The data

■ ■ ■ ■ ■ ■ ■

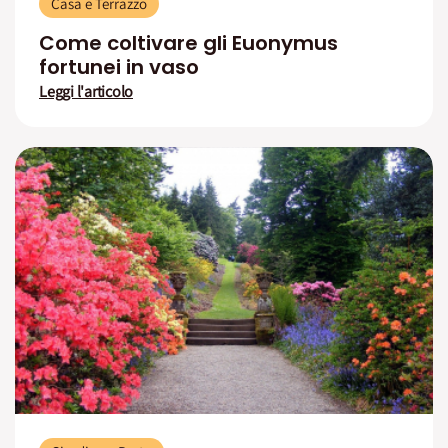
Casa e Terrazzo
Come coltivare gli Euonymus
fortunei in vaso
Leggi l'articolo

■ ■ ■ ■ ■ ■ ■

How to complete this task
The full listing, transcribed exactly and without its pictures, is the expected result.

Answer section
Casa e Terrazzo
Come coltivare gli Euonymus
fortunei in vaso
Leggi l'articolo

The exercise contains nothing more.